The fee — $7 for adults, $5 for youth and seniors, and $2 for children ages 5 to 11 — had been approved by the board last year for a one-year period and was set to expire at the end of June unless the board decided to extend it.
The board narrowly approved the extension by a 6-5 vote.
The city’s Recreation and Park Department and Mayor Ed Lee had pushed to make the fee permanent, but Board President David Chiu amended the proposal to extend it only through September 2013.
Chiu said, “This has been a difficult issue for all of us,” but said the fee was necessary to help address the city’s budget, which has “structural budget deficits as far as the eye can see.”
The city faces a $306 million deficit that is projected to balloon in coming years, he said.
John Avalos was one of the five supervisors to vote against the proposal.

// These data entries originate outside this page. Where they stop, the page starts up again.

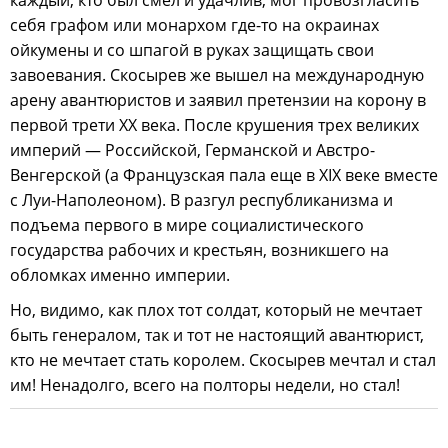
себя графом или монархом где-то на окраинах
ойкумены и со шпагой в руках защищать свои
завоевания. Скосырев же вышел на международную
арену авантюристов и заявил претензии на корону в
первой трети ХХ века. После крушения трех великих
империй — Российской, Германской и Австро-
Венгерской (а Французская пала еще в XIX веке вместе
с Луи-Наполеоном). В разгул республиканизма и
подъема первого в мире социалистического
государства рабочих и крестьян, возникшего на
обломках именно империи.
Но, видимо, как плох тот солдат, который не мечтает
быть генералом, так и тот не настоящий авантюрист,
кто не мечтает стать королем. Скосырев мечтал и стал
им! Ненадолго, всего на полторы недели, но стал!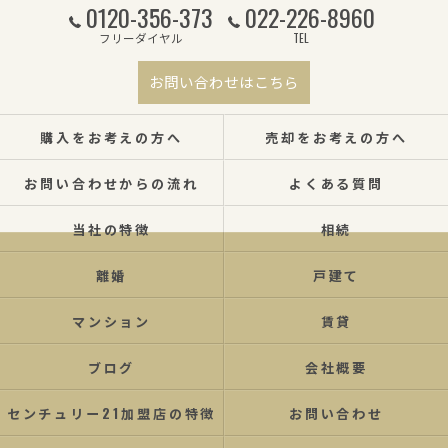
0120-356-373
022-226-8960
フリーダイヤル
TEL
お問い合わせはこちら
購入をお考えの方へ
売却をお考えの方へ
お問い合わせからの流れ
よくある質問
当社の特徴
相続
離婚
戸建て
マンション
賃貸
ブログ
会社概要
センチュリー21加盟店の特徴
お問い合わせ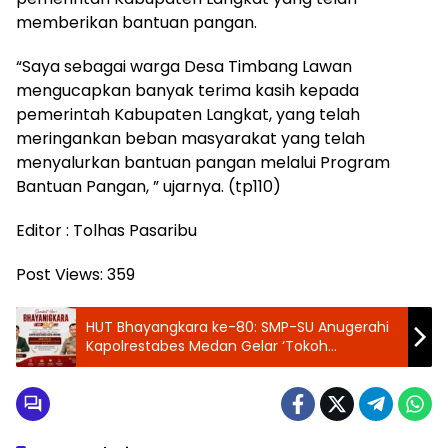
memberikan bantuan pangan.
“Saya sebagai warga Desa Timbang Lawan
mengucapkan banyak terima kasih kepada
pemerintah Kabupaten Langkat, yang telah
meringankan beban masyarakat yang telah
menyalurkan bantuan pangan melalui Program
Bantuan Pangan, ” ujarnya. (tp110)
Editor : Tolhas Pasaribu
Post Views:
359
HUT Bhayangkara ke-80: SMP-SU Anugerahi
Kapolrestabes Medan Gelar ‘Tokoh
Kamtibmas Responsif dan Humanis’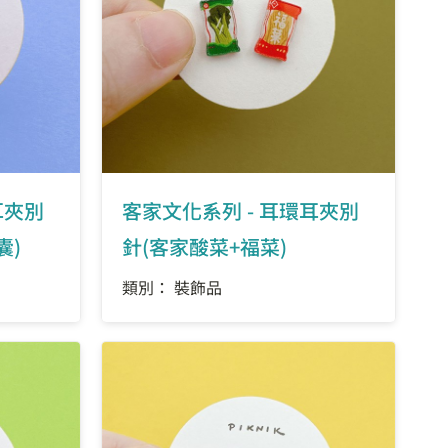
耳夾別
客家文化系列 - 耳環耳夾別
囊)
針(客家酸菜+福菜)
類別： 裝飾品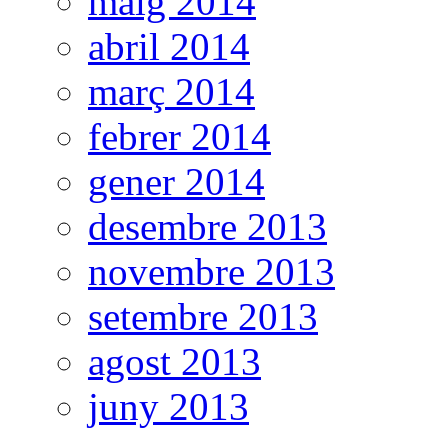
maig 2014
abril 2014
març 2014
febrer 2014
gener 2014
desembre 2013
novembre 2013
setembre 2013
agost 2013
juny 2013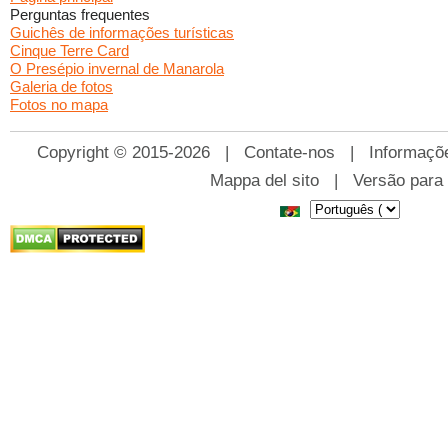
Perguntas frequentes
Guichês de informações turísticas
Cinque Terre Card
O Presépio invernal de Manarola
Galeria de fotos
Fotos no mapa
Copyright © 2015-2026 |
Contate-nos
|
Informaçõ
Mappa del sito
|
Versão para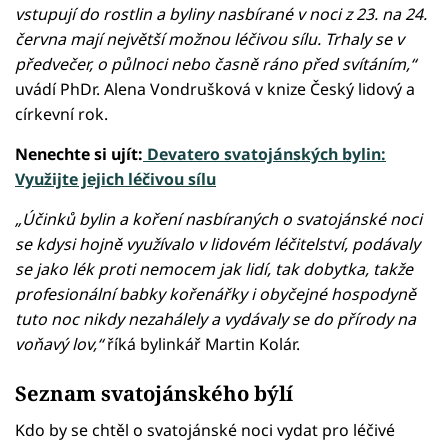
vstupují do rostlin a byliny nasbírané v noci z 23. na 24.
června mají největší možnou léčivou sílu. Trhaly se v
předvečer, o půlnoci nebo časně ráno před svítáním,“
uvádí PhDr. Alena Vondrušková v knize Český lidový a
církevní rok.
Nenechte si ujít:
Devatero svatojánských bylin:
Využijte jejich léčivou sílu
„Účinků bylin a koření nasbíraných o svatojánské noci
se kdysi hojně využívalo v lidovém léčitelství, podávaly
se jako lék proti nemocem jak lidí, tak dobytka, takže
profesionální babky kořenářky i obyčejné hospodyně
tuto noc nikdy nezahálely a vydávaly se do přírody na
voňavý lov,“
říká bylinkář Martin Kolár.
Seznam svatojánského býlí
Kdo by se chtěl o svatojánské noci vydat pro léčivé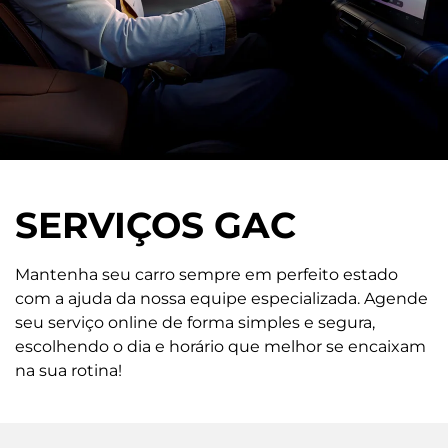
SERVIÇOS GAC
Mantenha seu carro sempre em perfeito estado
com a ajuda da nossa equipe especializada. Agende
seu serviço online de forma simples e segura,
escolhendo o dia e horário que melhor se encaixam
na sua rotina!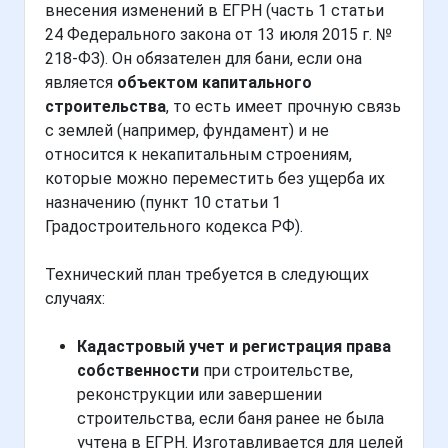
внесения изменений в ЕГРН (часть 1 статьи
24 Федерального закона от 13 июля 2015 г. №
218-ФЗ). Он обязателен для бани, если она
является
объектом капитального
строительства
, то есть имеет прочную связь
с землей (например, фундамент) и не
относится к некапитальным строениям,
которые можно переместить без ущерба их
назначению (пункт 10 статьи 1
Градостроительного кодекса РФ).
Технический план требуется в следующих
случаях:
Кадастровый учет и регистрация права
собственности
при строительстве,
реконструкции или завершении
строительства, если баня ранее не была
учтена в ЕГРН. Изготавливается для целей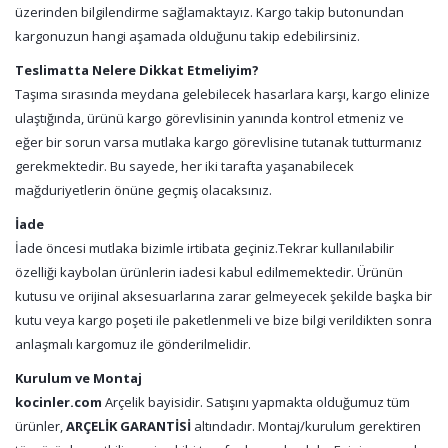
üzerinden bilgilendirme sağlamaktayız. Kargo takip butonundan
kargonuzun hangi aşamada olduğunu takip edebilirsiniz.
Teslimatta Nelere Dikkat Etmeliyim?
Taşıma sırasında meydana gelebilecek hasarlara karşı, kargo elinize
ulaştığında, ürünü kargo görevlisinin yanında kontrol etmeniz ve
eğer bir sorun varsa mutlaka kargo görevlisine tutanak tutturmanız
gerekmektedir. Bu sayede, her iki tarafta yaşanabilecek
mağduriyetlerin önüne geçmiş olacaksınız.
İade
İade öncesi mutlaka bizimle irtibata geçiniz.Tekrar kullanılabilir
özelliği kaybolan ürünlerin iadesi kabul edilmemektedir. Ürünün
kutusu ve orijinal aksesuarlarına zarar gelmeyecek şekilde başka bir
kutu veya kargo poşeti ile paketlenmeli ve bize bilgi verildikten sonra
anlaşmalı kargomuz ile gönderilmelidir.
Kurulum ve Montaj
kocinler.com
Arçelik bayisidir. Satışını yapmakta olduğumuz tüm
ürünler,
ARÇELİK GARANTİSİ
altındadır. Montaj/kurulum gerektiren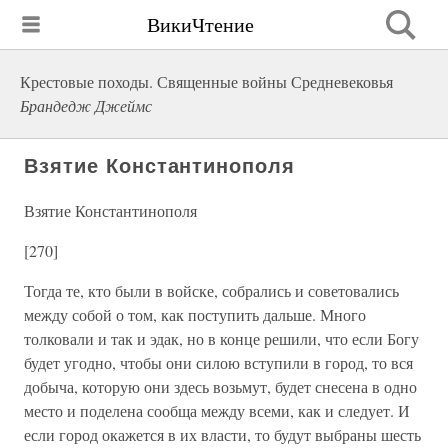
ВикиЧтение
Крестовые походы. Священные войны Средневековья
Брандедж Джеймс
Взятие Константинополя
Взятие Константинополя
[270]
Тогда те, кто были в войске, собрались и советовались
между собой о том, как поступить дальше. Много
толковали и так и эдак, но в конце решили, что если Богу
будет угодно, чтобы они силою вступили в город, то вся
добыча, которую они здесь возьмут, будет снесена в одно
место и поделена сообща между всеми, как и следует. И
если город окажется в их власти, то будут выбраны шесть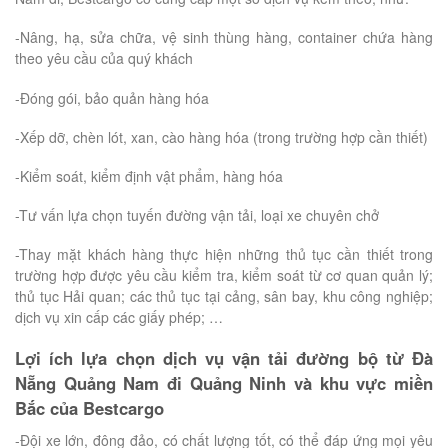
-Nâng, hạ, sửa chữa, vệ sinh thùng hàng, container chứa hàng
theo yêu cầu của quý khách
-Đóng gói, bảo quản hàng hóa
-Xếp dỡ, chèn lót, xan, cào hàng hóa (trong trường hợp cần thiết)
-Kiểm soát, kiểm định vật phẩm, hàng hóa
-Tư vấn lựa chọn tuyến đường vận tải, loại xe chuyên chở
-Thay mặt khách hàng thực hiện những thủ tục cần thiết trong
trường hợp được yêu cầu kiểm tra, kiểm soát từ cơ quan quản lý;
thủ tục Hải quan; các thủ tục tại cảng, sân bay, khu công nghiệp;
dịch vụ xin cấp các giấy phép; …
Lợi ích lựa chọn dịch vụ vận tải đường bộ từ Đà
Nẵng Quảng Nam đi Quảng Ninh và khu vực miền
Bắc của Bestcargo
-Đội xe lớn, đông đảo, có chất lượng tốt, có thể đáp ứng mọi yêu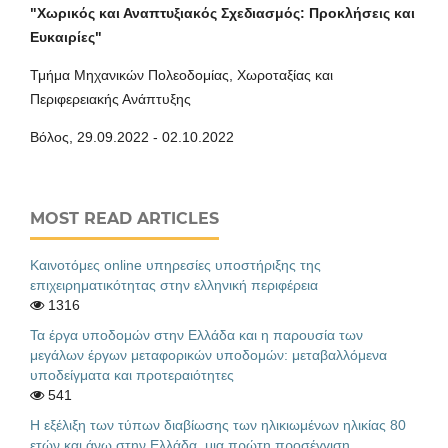
"Χωρικός και Αναπτυξιακός Σχεδιασμός: Προκλήσεις και
Ευκαιρίες"
Τμήμα Μηχανικών Πολεοδομίας, Χωροταξίας και
Περιφερειακής Ανάπτυξης
Βόλος, 29.09.2022 - 02.10.2022
MOST READ ARTICLES
Καινοτόμες online υπηρεσίες υποστήριξης της
επιχειρηματικότητας στην ελληνική περιφέρεια
1316
Τα έργα υποδομών στην Ελλάδα και η παρουσία των
μεγάλων έργων μεταφορικών υποδομών: μεταβαλλόμενα
υποδείγματα και προτεραιότητες
541
Η εξέλιξη των τύπων διαβίωσης των ηλικιωμένων ηλικίας 80
ετών και άνω στην Ελλάδα, μια πρώτη προσέγγιση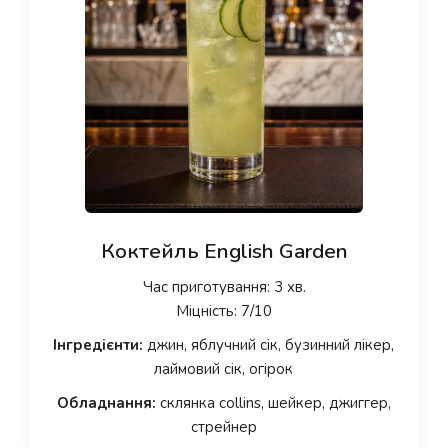
Коктейль English Garden
Час приготування: 3 хв.
Міцність: 7/10
Інгредієнти:
джин, яблучний сік, бузинний лікер,
лаймовий сік, огірок
Обладнання:
склянка collins, шейкер, джиггер,
стрейнер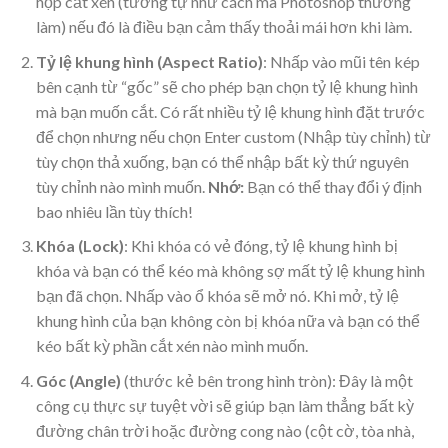
hộp cắt xén (tương tự như cách mà Photoshop thường
làm) nếu đó là điều bạn cảm thấy thoải mái hơn khi làm.
Tỷ lệ khung hình (Aspect Ratio)
: Nhấp vào mũi tên kép
bên cạnh từ “gốc” sẽ cho phép bạn chọn tỷ lệ khung hình
mà bạn muốn cắt. Có rất nhiều tỷ lệ khung hình đặt trước
để chọn nhưng nếu chọn Enter custom (Nhập tùy chỉnh) từ
tùy chọn thả xuống, bạn có thể nhập bất kỳ thứ nguyên
tùy chỉnh nào mình muốn.
Nhớ:
Bạn có thể thay đổi ý định
bao nhiêu lần tùy thích!
Khóa (Lock)
: Khi khóa có vẻ đóng, tỷ lệ khung hình bị
khóa và bạn có thể kéo mà không sợ mất tỷ lệ khung hình
bạn đã chọn. Nhấp vào ổ khóa sẽ mở nó. Khi mở, tỷ lệ
khung hình của bạn không còn bị khóa nữa và bạn có thể
kéo bất kỳ phần cắt xén nào mình muốn.
Góc (Angle)
(thước kẻ bên trong hình tròn): Đây là một
công cụ thực sự tuyệt vời sẽ giúp bạn làm thẳng bất kỳ
đường chân trời hoặc đường cong nào (cột cờ, tòa nhà,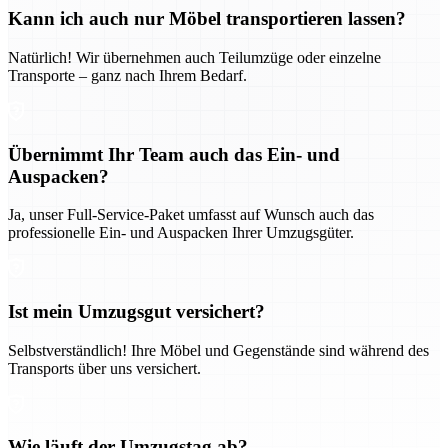
Kann ich auch nur Möbel transportieren lassen?
Natürlich! Wir übernehmen auch Teilumzüge oder einzelne
Transporte – ganz nach Ihrem Bedarf.
Übernimmt Ihr Team auch das Ein- und
Auspacken?
Ja, unser Full-Service-Paket umfasst auf Wunsch auch das
professionelle Ein- und Auspacken Ihrer Umzugsgüter.
Ist mein Umzugsgut versichert?
Selbstverständlich! Ihre Möbel und Gegenstände sind während des
Transports über uns versichert.
Wie läuft der Umzugstag ab?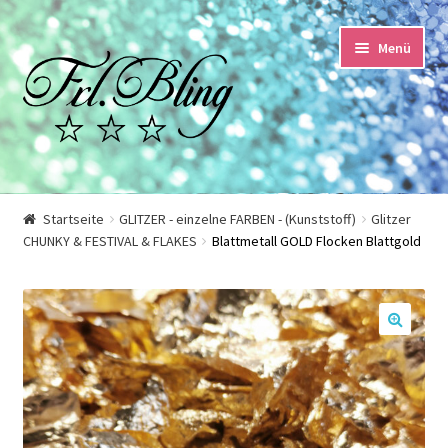
Zur
Springe
Menü
Navigation
zum
springen
Inhalt
Start
Startseite
GLITZER - einzelne FARBEN - (Kunststoff)
Glitzer
CHUNKY & FESTIVAL & FLAKES
Blattmetall GOLD Flocken Blattgold
AGB und Kundeninformationen
Datenschutzerklärung
🔍
Echtheit von Bewertungen
Impressum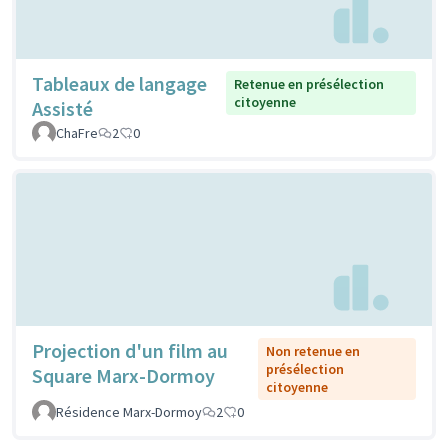
Tableaux de langage
Retenue en présélection
citoyenne
Assisté
ChaFre
2
0
Projection d'un film au
Non retenue en
présélection
Square Marx-Dormoy
citoyenne
Résidence Marx-Dormoy
2
0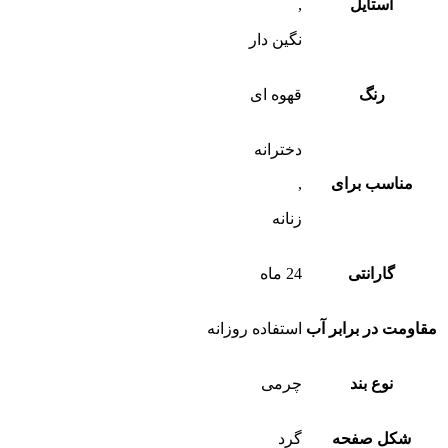
استایل
,
نگین دار
رنگ
قهوه ای
دخترانه
مناسب برای
,
زنانه
گارانتی
24 ماه
مقاومت در برابر آب
استفاده روزانه
نوع بند
چرمی
شکل صفحه
گرد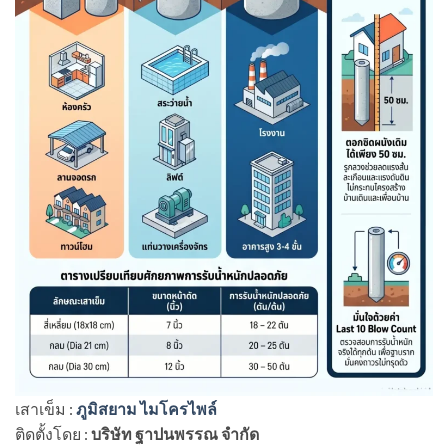
เสาเข็ม :
ภูมิสยาม ไมโครไพล์
ติดตั้งโดย :
บริษัท ฐาปนพรรณ จำกัด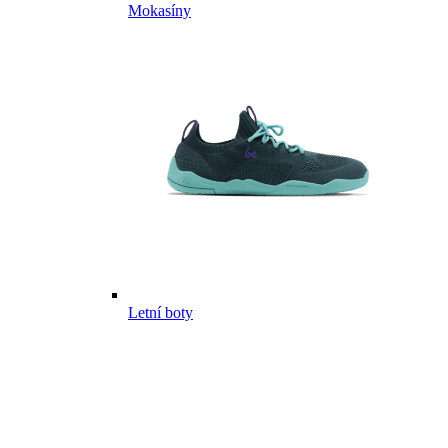
Mokasíny
Letní boty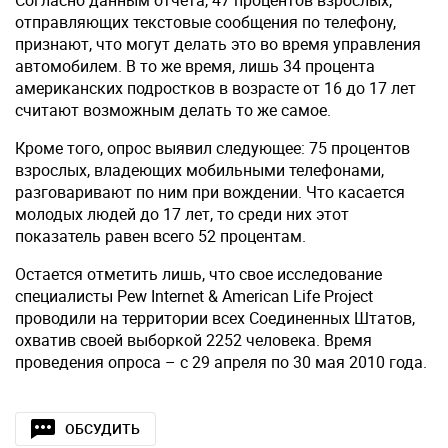
Согласно данным отчета, 47 процентов взрослых,
отправляющих текстовые сообщения по телефону,
признают, что могут делать это во время управления
автомобилем. В то же время, лишь 34 процента
американских подростков в возрасте от 16 до 17 лет
считают возможным делать то же самое.
Кроме того, опрос выявил следующее: 75 процентов
взрослых, владеющих мобильными телефонами,
разговаривают по ним при вождении. Что касается
молодых людей до 17 лет, то среди них этот
показатель равен всего 52 процентам.
Остается отметить лишь, что свое исследование
специалисты Pew Internet & American Life Project
проводили на территории всех Соединенных Штатов,
охватив своей выборкой 2252 человека. Время
проведения опроса – с 29 апреля по 30 мая 2010 года.
ОБСУДИТЬ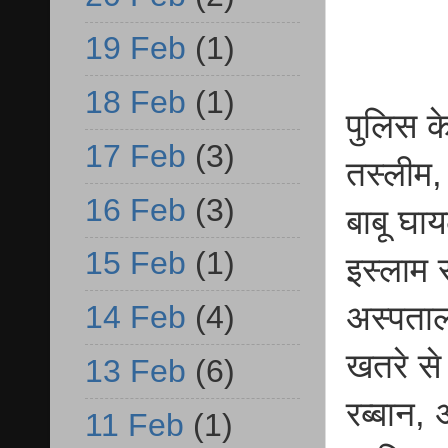
19 Feb
(1)
18 Feb
(1)
पुलिस क
17 Feb
(3)
तस्लीम,
16 Feb
(3)
बाबू घाय
15 Feb
(1)
इस्लाम 
14 Feb
(4)
अस्पताल
खतरे स
13 Feb
(6)
रब्बान,
11 Feb
(1)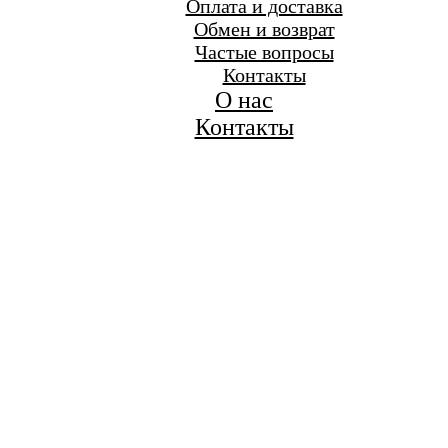
Оплата и доставка
Обмен и возврат
Частые вопросы
Контакты
О нас
Контакты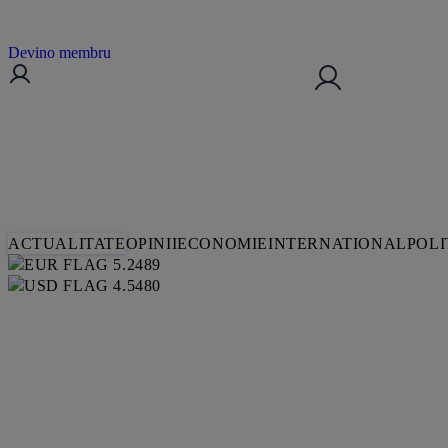
Devino membru
ACTUALITATE
OPINII
ECONOMIE
INTERNATIONAL
POLI
5.2489
4.5480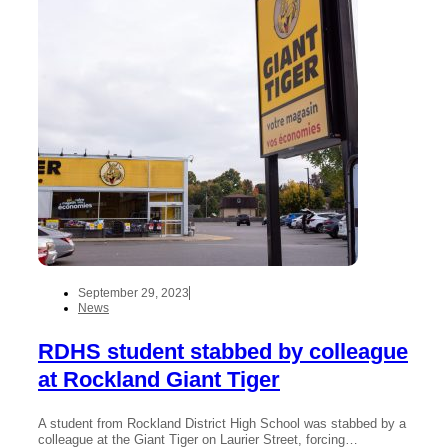
September 29, 2023
News
RDHS student stabbed by colleague
at Rockland Giant Tiger
A student from Rockland District High School was stabbed by a
colleague at the Giant Tiger on Laurier Street, forcing…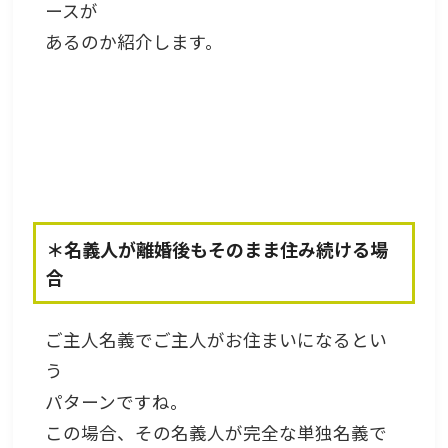
ースが
あるのか紹介します。
＊名義人が離婚後もそのまま住み続ける場
合
ご主人名義でご主人がお住まいになるとい
う
パターンですね。
この場合、その名義人が完全な単独名義で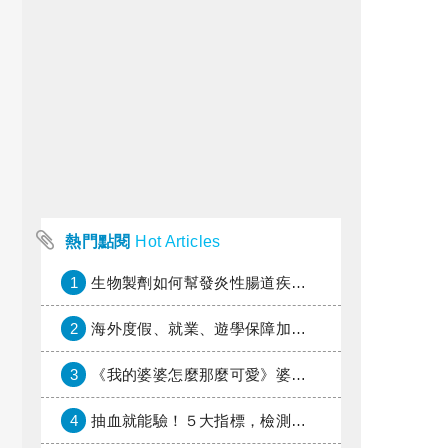
熱門點閱
Hot Articles
1
生物製劑如何幫發炎性腸道疾病患者抗潰瘍？治療進展與健保給付困境一次看
2
海外度假、就業、遊學保障加倍，富邦產險「一期逐夢」專案加碼遠距醫療與緊急救援
3
《我的婆婆怎麼那麼可愛》婆婆希望媳婦放棄領取已故兒子身故理賠金，可以這樣做嗎？
4
抽血就能驗！５大指標，檢測身體是否發炎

Avalos said the fee has fallen well short of the $250,000 yearly revenue it was expected to bring in and antagonized residents required to show proof that they lived in the city before entering the park for free.
“Can there just be one fee we don’t raise?” he said.
Supervisor Eric Mar, who also opposed the fee extension, said it could lead to a “slippery slope” that would bring a fee for city residents visiting the garden.
However, Chiu’s amendment to the proposal included language that promised that the board “doesn’t support a resident fee now or ever.”